The search for suitable examples took me to my collection of clips from Vince Cable, deputy leader of the Liberal Democrats, about whom I've already posted quite a few examples and comments:
'On the subject of 'boring subjects', one of the interesting things on the British political scene in the recent past has been the rising esteem for the deputy leader of the Liberal Democrats, Vince Cable, whose star has risen on the back of his ability to sound as though he's talking more sense about complicated economic and financial topics than most of his competitors.

'However boring and incomprehensible such subjects may seem at first sight - or when coming out of the mouths of Gordon Brown or Alistair Darling - Cable talks about them with clarity and authority.

'And it's probably no coincidence that, unlike most of his political opponents, he's one of the ever-decreasing number of MPs who actually had a proper job outside politics before becoming a full-time politician.
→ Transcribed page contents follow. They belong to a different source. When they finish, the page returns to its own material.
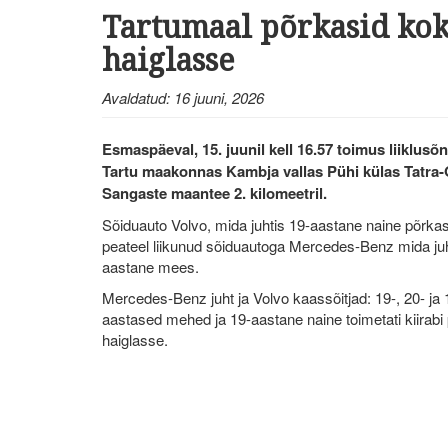
Tartumaal põrkasid kokk
haiglasse
Avaldatud: 16 juuni, 2026
Esmaspäeval, 15. juunil kell 16.57 toimus liiklusõ
Tartu maakonnas Kambja vallas Pühi külas Tatra-
Sangaste maantee 2. kilomeetril.
Sõiduauto Volvo, mida juhtis 19-aastane naine põrka
peateel liikunud sõiduautoga Mercedes-Benz mida juh
aastane mees.
Mercedes-Benz juht ja Volvo kaassõitjad: 19-, 20- ja 
aastased mehed ja 19-aastane naine toimetati kiirabi 
haiglasse.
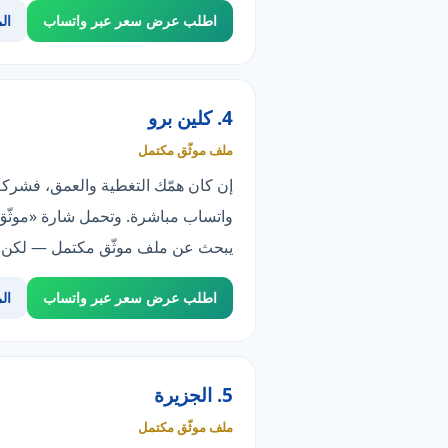
اطلب عرض سعر عبر واتساب
ال
4. كلين برو
ملف موثّق مكتمل
واتساب مباشرة. وتحمل شارة «موثّق» 
يبحث عن ملف موثّق مكتمل — لكن تغطيتها أضيق من الأوسع في الق
اطلب عرض سعر عبر واتساب
ال
5. الجزيرة
ملف موثّق مكتمل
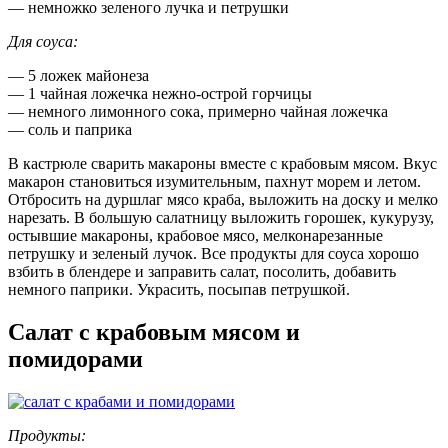
— немножко зеленого лучка и петрушки
Для соуса:
— 5 ложек майонеза
— 1 чайная ложечка нежно-острой горчицы
— немного лимонного сока, примерно чайная ложечка
— соль и паприка
В кастрюле сварить макароны вместе с крабовым мясом. Вкус
макарон становиться изумительным, пахнут морем и летом.
Отбросить на дуршлаг мясо краба, выложить на доску и мелко
нарезать. В большую салатницу выложить горошек, кукурузу,
остывшие макароны, крабовое мясо, мелконарезанные
петрушку и зеленый лучок. Все продукты для соуса хорошо
взбить в блендере и заправить салат, посолить, добавить
немного паприки. Украсить, посыпав петрушкой.
Салат с крабовым мясом и
помидорами
Продукты:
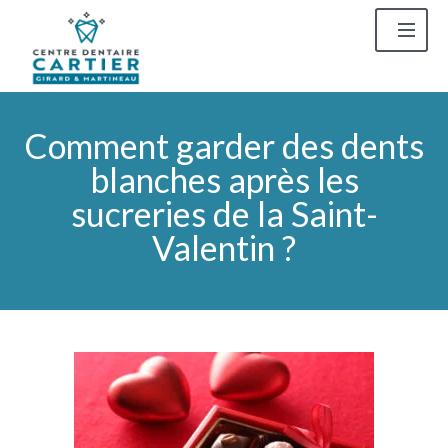
Comment garder des dents
blanches après les
sucreries de la Saint-
Valentin ?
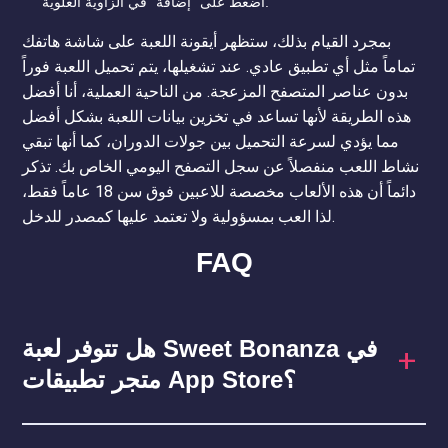
اضغط على "إضافة" في الزاوية العلوية.
بمجرد القيام بذلك، ستظهر أيقونة اللعبة على شاشة هاتفك
تماماً مثل أي تطبيق عادي. عند تشغيلها، يتم تحميل اللعبة فوراً
بدون عناصر المتصفح المزعجة. من الناحية العملية، أنا أفضل
هذه الطريقة لأنها تساعد في تخزين بيانات اللعبة بشكل أفضل
مما يؤدي لسرعة التحميل بين جولات الدوران، كما أنها تبقي
نشاط اللعب منفصلاً عن سجل التصفح اليومي الخاص بك. تذكر
دائماً أن هذه الألعاب مخصصة للاعبين فوق سن 18 عاماً فقط،
لذا العب بمسؤولية ولا تعتمد عليها كمصدر للدخل.
FAQ
هل تتوفر لعبة Sweet Bonanza في
متجر تطبيقات App Store؟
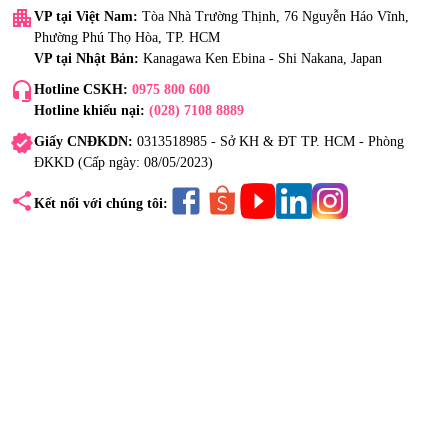
apartment
VP tại Việt Nam:
Tòa Nhà Trường Thịnh, 76 Nguyễn Háo Vĩnh,
Phường Phú Thọ Hòa, TP. HCM
VP tại Nhật Bản:
Kanagawa Ken Ebina - Shi Nakana, Japan
headset_mic
Hotline CSKH:
0975 800 600
Hotline khiếu nại:
(028) 7108 8889
verified
Giấy CNĐKDN:
0313518985 - Sở KH & ĐT TP. HCM - Phòng
ĐKKD (Cấp ngày: 08/05/2023)
share
Kết nối với chúng tôi:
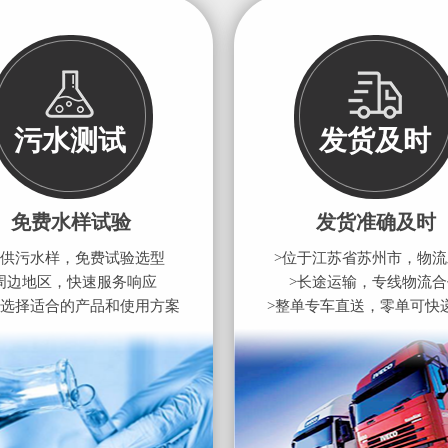
污水测试
发货及时
免费水样试验
发货准确及时
提供污水样，免费试验选型
>位于江苏省苏州市，物
周边地区，快速服务响应
>长途运输，专线物流
您选择适合的产品和使用方案
>整单专车直送，零单可快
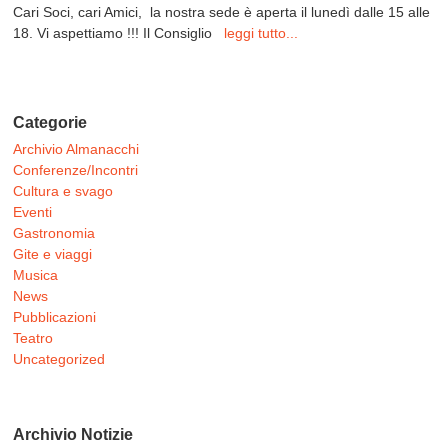
Cari Soci, cari Amici, la nostra sede è aperta il lunedì dalle 15 alle
18. Vi aspettiamo !!! Il Consiglio
leggi tutto...
Categorie
Archivio Almanacchi
Conferenze/Incontri
Cultura e svago
Eventi
Gastronomia
Gite e viaggi
Musica
News
Pubblicazioni
Teatro
Uncategorized
Archivio Notizie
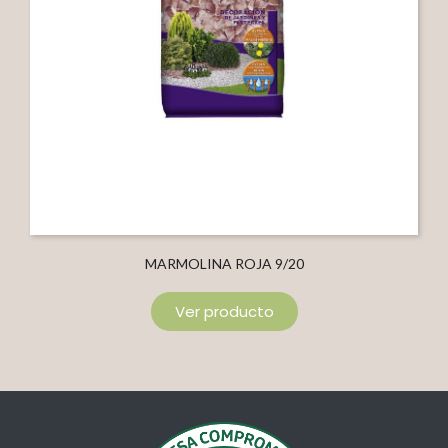
MARMOLINA ROJA 9/20
Ver producto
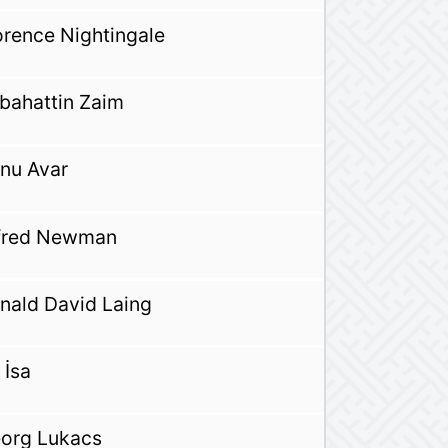
orence Nightingale
bahattin Zaim
nu Avar
fred Newman
nald David Laing
 İsa
org Lukacs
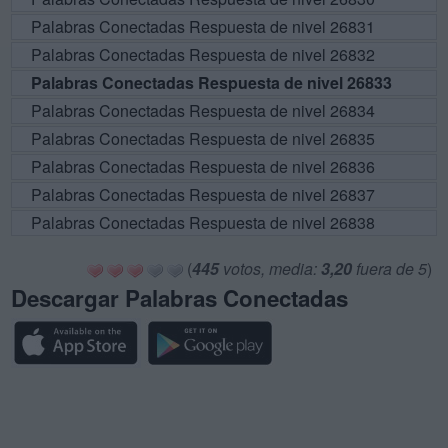
Palabras Conectadas Respuesta de nivel 26831
Palabras Conectadas Respuesta de nivel 26832
Palabras Conectadas Respuesta de nivel 26833
Palabras Conectadas Respuesta de nivel 26834
Palabras Conectadas Respuesta de nivel 26835
Palabras Conectadas Respuesta de nivel 26836
Palabras Conectadas Respuesta de nivel 26837
Palabras Conectadas Respuesta de nivel 26838
(
445
votos, media:
3,20
fuera de 5
)
Descargar Palabras Conectadas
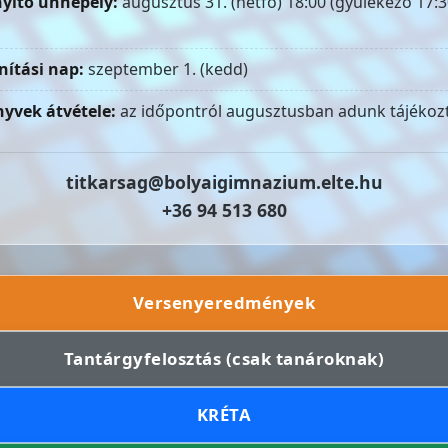
yitó ünnepély:
augusztus 31. (hétfő) 18:00 (gyülekező 17:3
nítási nap:
szeptember 1. (kedd)
yvek átvétele:
az időpontról augusztusban adunk tájékozt
titkarsag@bolyaigimnazium.elte.hu
+36 94 513 680
Versenyeredmények
Tantárgyfelosztás (csak tanároknak)
KRÉTA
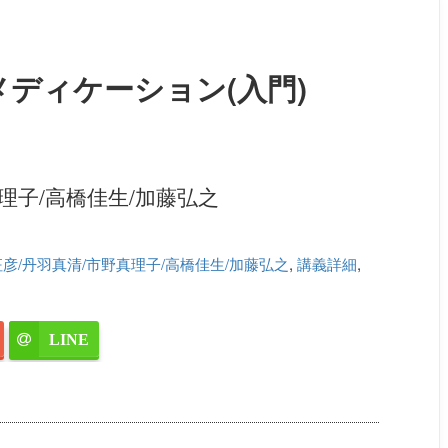
ディケーション(入門)
理子/高橋佳生/加藤弘之
征彦/丹羽真清/市野真理子/高橋佳生/加藤弘之
,
講義詳細
,
LINE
'As chief economist at Shell, making economics intelligible to colleagues who weren't trained as economists must have been a routine part of Vince Cable's everyday working life - that has now, in his 'new' life, become his strongest 'political' asset.'

When it comes to making set-piece speeches, Cable is not the most brilliant exponent of the art, and his real forte is in unscripted Q-A sessions, whether on programmes like Question Time, Newsnight or in media interviews.

In this clip, after introducing the idea that the system has suffered a heart attack, he goes on to round off the point with a 3-part list - and it's worth remembering that his PhD was in economics, not medicine (or rhetoric):

CABLE: This was an enormous shock to the system - a big economic heart attack - so it's not surprising that a lot of damage has been done ...
[1] ... we've got a patient that's in intensive care,
[2] it's been rescued from a disastrous heart attack
[3] but it still needs the monetary steroids.